Study on Ancillary Copyright Protections for Publishers
The Copyright Office has concluded a public study evaluating the effectiveness of current copyright protections for publishers in the United States, with a focus on press publishers. The Office’s report—Copyright Protections for Press Publishers—is linked on the right side of this page.
In their letter requesting this study, six members of Congress pointed to a recent European Union directive establishing “ancillary copyright” protections for press publishers to enable them to obtain compensation from online news aggregators who use their content. In its report, the Office considers whether or not similar protections are warranted in the United States, as well as the potential scope, source, and appropriate beneficiaries of any such protections. It also examines the potential impact of hypothetical new protections on users, including news aggregators, and the interaction between ancillary copyright and the United States’ international treaty obligations.

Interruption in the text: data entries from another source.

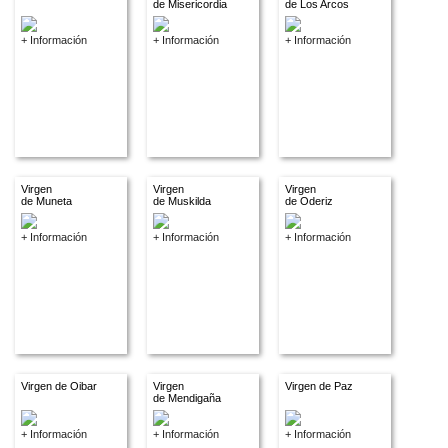
de Misericordia
de Los Arcos
+ Información
+ Información
+ Información
Virgen
Virgen
Virgen
de Muneta
de Muskilda
de Oderiz
+ Información
+ Información
+ Información
Virgen de Oibar
Virgen
Virgen de Paz
de Mendigaña
+ Información
+ Información
+ Información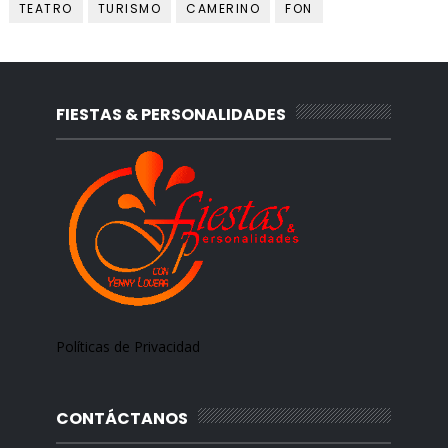
TEATRO
TURISMO
CAMERINO
FON
FIESTAS & PERSONALIDADES
Políticas de Privacidad
CONTÁCTANOS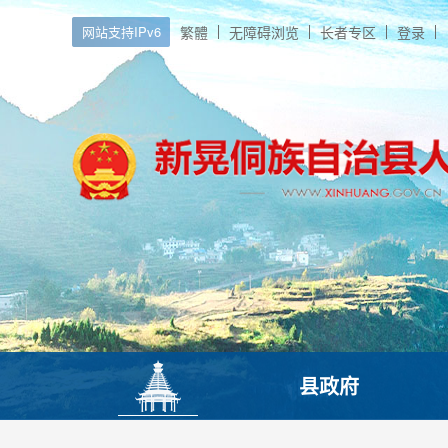
网站支持IPv6
繁體
无障碍浏览
长者专区
登录
县政府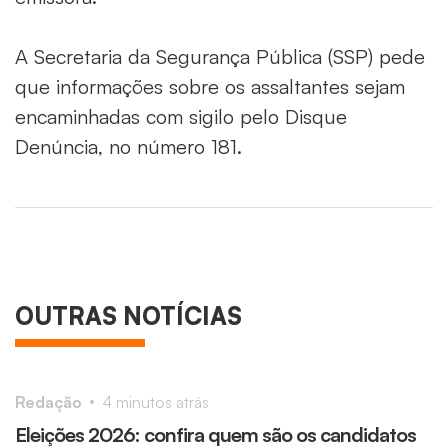
A Secretaria da Segurança Pública (SSP) pede
que informações sobre os assaltantes sejam
encaminhadas com sigilo pelo Disque
Denúncia, no número 181.
OUTRAS NOTÍCIAS
Redação
4 minutos atrás
Eleições 2026: confira quem são os candidatos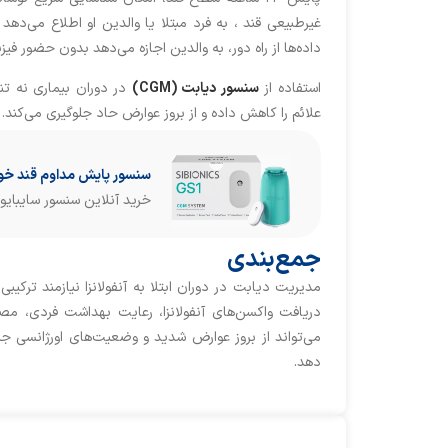
غیرطبیعی قند ، به فرد مبتلا یا والدین او اطلاع می‌دهد
داده‌ها از راه دور، به والدین اجازه می‌دهد بدون حضور فیز
استفاده از
سنسور دیابت (CGM)
در دوران بیماری نه ‌ت
علائم را کاهش داده و از بروز عوارض حاد جلوگیری می‌کند.
سنسور پایش مداوم قند خون M
خرید آنلاین سنسور سایبایونیکس - GS1
جمع‌بندی
مدیریت دیابت در دوران ابتلا به آنفولانزا نیازمند ترکی
دریافت واکسن‌های آنفولانزا، رعایت بهداشت فردی، مص
می‌تواند از بروز عوارض شدید و وضعیت‌های اورژانسی جلو
دهد.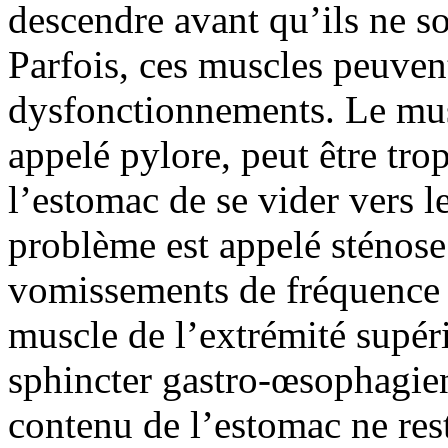
descendre avant qu’ils ne soi
Parfois, ces muscles peuven
dysfonctionnements. Le musc
appelé pylore, peut être tro
l’estomac de se vider vers l
problème est appelé sténose 
vomissements de fréquence e
muscle de l’extrémité supér
sphincter gastro-œsophagien
contenu de l’estomac ne rest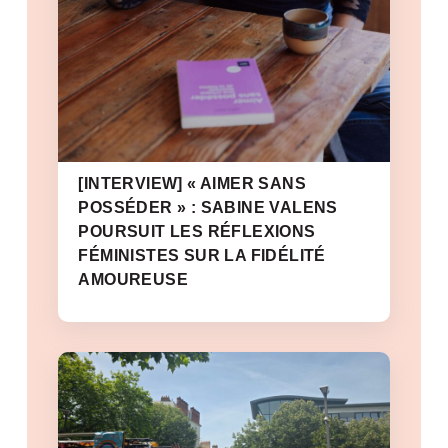
[INTERVIEW] « AIMER SANS
POSSÉDER » : SABINE VALENS
POURSUIT LES RÉFLEXIONS
FÉMINISTES SUR LA FIDÉLITÉ
AMOUREUSE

On October 12, 2021, the Office issued a Federal Register notice seeking public input on topics relating to these issues. The Office received thirty comments. The Office issued a second Federal Register notice on November 9, 2021, and received seventeen additional comments. The Office also held a public roundtable in this proceeding on December 9, 2021, via Zoom.
The Office’s final report was published on June 30, 2022. In the report, the Office recognizes that adequate funding for journalism may currently be at risk and that there are implications for the press’s essential role in our system of government. The Office concludes, however, that press publishers have significant protections under existing law and that the challenges of funding journalism in the internet era do not appear to be copyright-specific. The Office does not believe it has been established that any shortcomings in copyright law pose an obstacle to incentivizing journalism or that new copyright-like protections would solve the problems that press publishers face. Given the available evidence, the Copyright Office does not recommend adopting a new ancillary copyright to bolster press publishers’ protections.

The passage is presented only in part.